I was an athlete and I was doing Ironmans. I went to University of Oregon and my degree was in science. I knew what I was doing and I had raced for the last ten years. Raced at Boston. When I came into coaching, I didn't know about coaching a team. I was coaching individuals. The culture almost started to happen without me. The kids started building it. They wanted to do traditions and they wanted to have Waffle Wednesdays so we would bring a waffle maker to the high school and in the stadium. We would make waffles in the morning. Weird things like that started to happening without me. I started noticing, 'Oh, we have a good group of kids. They feel accepted and loved.' All of sudden, family. I was like "Ah, ha!" Family. That is the key to my success is building that family. Pretty soon I had parents on board and they were asking, 'What do you need?' At every meet we would set up camp where everybody brings food. I didn't know that was a thing until a few years in.

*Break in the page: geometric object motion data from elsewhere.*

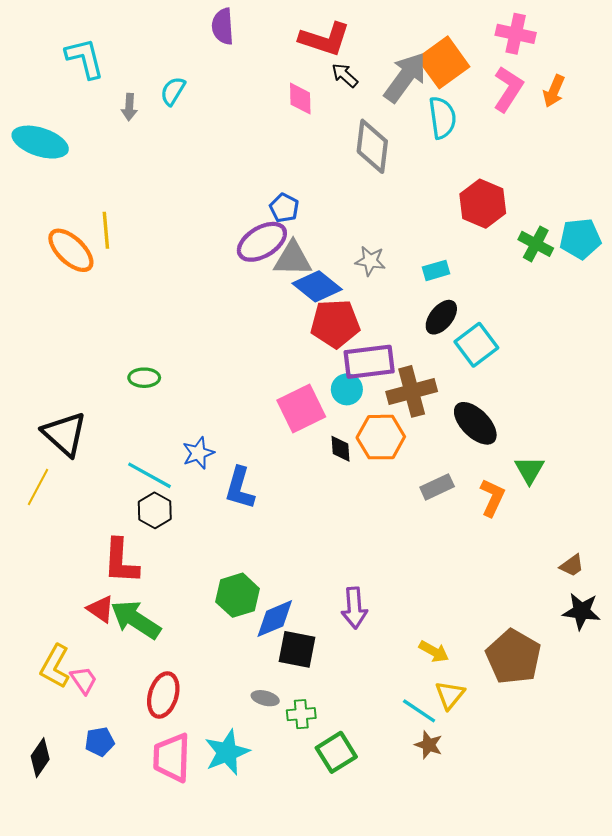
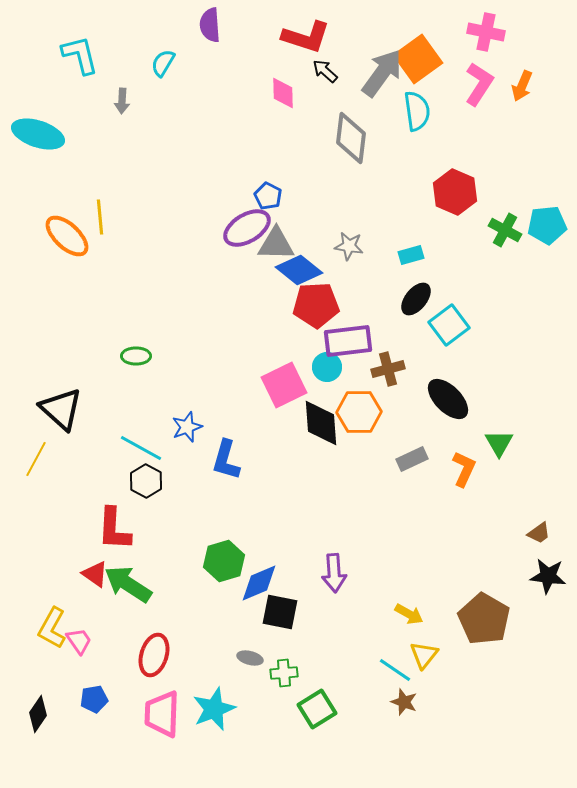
cyan semicircle: (173, 91) -> (163, 63), moved
brown cross: (412, 391) -> (388, 369), size x0.7
black diamond: (340, 449) -> (321, 423), size x1.8

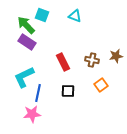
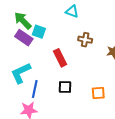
cyan square: (42, 15) -> (39, 32), moved
brown cross: (92, 60) -> (85, 40), moved
orange square: (101, 85) -> (98, 93), moved, turned 32

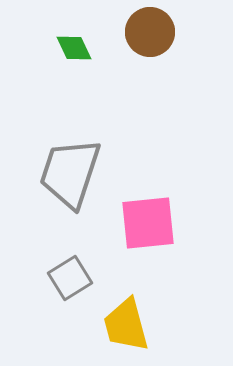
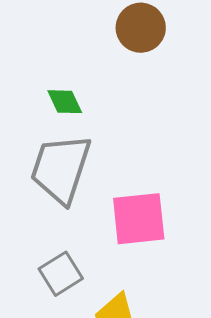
green diamond: (74, 48) -> (65, 102), moved

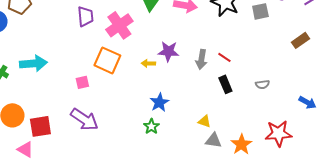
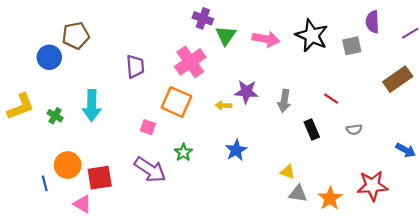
purple trapezoid: (85, 16) -> (135, 66), moved
brown rectangle: (300, 40) -> (398, 79), size x1.4
red line: (224, 57) -> (331, 99), moved
cyan arrow: (33, 63) -> (92, 105), turned 96
pink square: (82, 82) -> (148, 127), turned 32
green star: (151, 126) -> (183, 152), moved

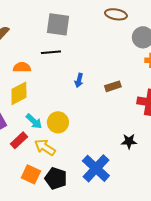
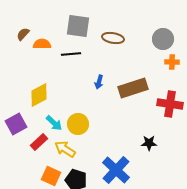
brown ellipse: (116, 14) -> (113, 38), moved
orange semicircle: (22, 67) -> (42, 44), moved
brown rectangle: (113, 86) -> (133, 88), size x1.8

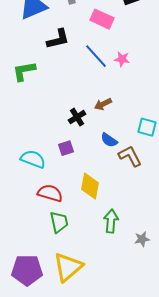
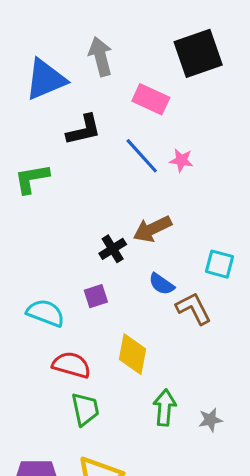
brown arrow: (103, 104) -> (152, 229), size x1.4
gray star: (142, 239) -> (210, 420), moved

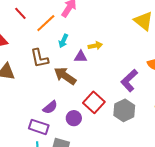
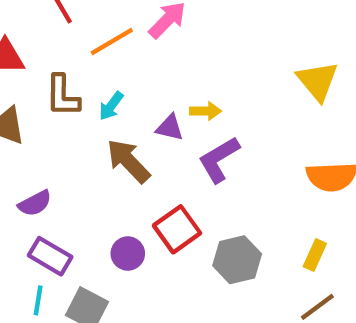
cyan arrow: (63, 41) -> (111, 106), moved
brown L-shape: (39, 58) -> (62, 96), moved
purple L-shape: (129, 80) -> (219, 159), moved
purple semicircle: (50, 107) -> (35, 203), moved

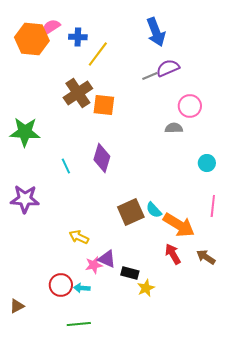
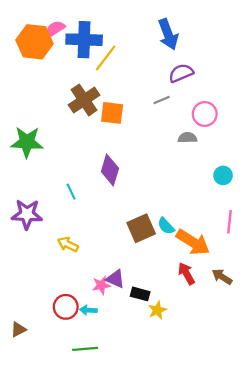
blue cross: (78, 37) -> (84, 40), size x1.8
gray line: (150, 76) -> (162, 100), moved
cyan line: (66, 166) -> (71, 192), moved
yellow arrow: (79, 237) -> (68, 244), moved

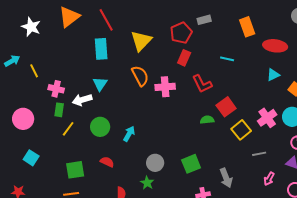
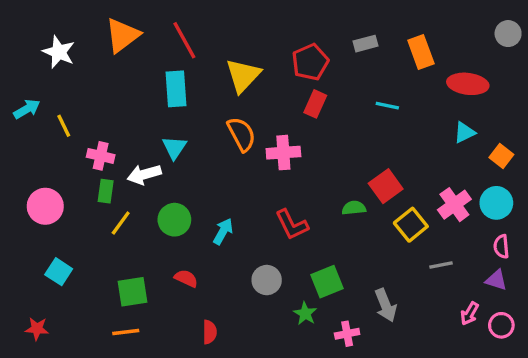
gray rectangle: (204, 20) -> (366, 44), moved
red L-shape: (202, 84) -> (292, 225), moved
pink arrow: (269, 179) -> (470, 314), moved
green star: (147, 183) -> (305, 314), moved

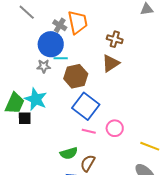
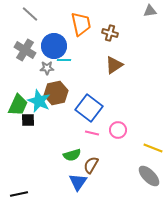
gray cross: (60, 25) -> (25, 50), moved, size x1.5
brown cross: (115, 39) -> (110, 33), moved
brown hexagon: (76, 76) -> (56, 93), moved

I modeled after some pretty good programs too. We all steal from each other, right? I met the Sandpoint, Idaho coaches at Montana and I fell in love with their program and what they do. Derek Slaughter at Cheney, WA had a big impact in my coaching. Hood River, OR, coach Brandon. You just get together with people and you see their energy, their love of the sport and the love of their kids. I just became friends with the tennis coach and she said, 'I have always wanted to model our program after yours.' I started to talk to her about what I do with the kids and some times kids will come over after they graduate and stop over and visit. It is funny how close I got with my athletes. The tennis coach said something to me that kind of clicked, 'I never considered being that close to my kids as a coach.' You just build this personal relationship with the kids and you are their mentor forever. That is the other thing about being a family is being able to build those personal relationships with the athletes. You can be a stand in parent sometimes or brother or sister.